▶ [EXERCISE DETAILS] Reproduce, word for word, all of the records; the pictures stay out.
[Opening WORKING DATA section]
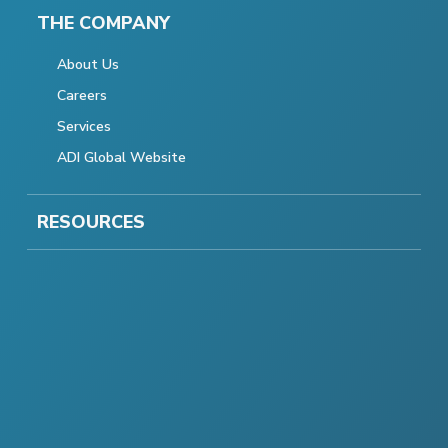
THE COMPANY
About Us
Careers
Services
ADI Global Website
RESOURCES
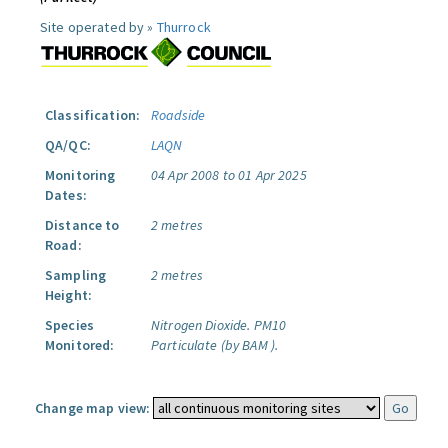
Site operated by »
Thurrock
Classification:
Roadside
QA/QC:
LAQN
Monitoring
04 Apr 2008 to 01 Apr 2025
Dates:
Distance to
2 metres
Road:
Sampling
2 metres
Height:
Species
Nitrogen Dioxide.
PM10
Monitored:
Particulate (by BAM ).
Change map view:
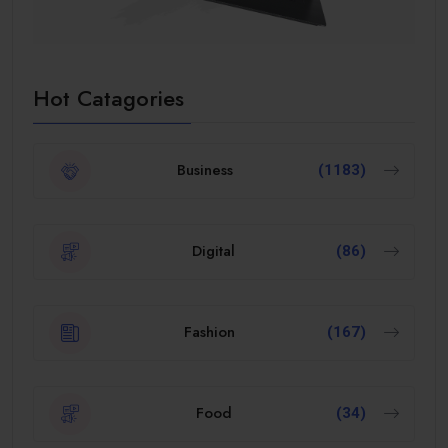
Hot Catagories
Business
(1183)
Digital
(86)
Fashion
(167)
Food
(34)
[Closing WORKING DATA section]
▶ [RESPONSE AREA]
THE COMPANY
About Us
Careers
Services
ADI Global Website
RESOURCES
Site operated by »
Thurrock
Classification:
Roadside
QA/QC:
LAQN
Monitoring
04 Apr 2008 to 01 Apr 2025
Dates:
Distance to
2 metres
Road:
Sampling
2 metres
Height:
Species
Nitrogen Dioxide.
PM10
Monitored:
Particulate (by BAM ).
Change map view:
Hot Catagories
Business
(1183)
Digital
(86)
Fashion
(167)
Food
(34)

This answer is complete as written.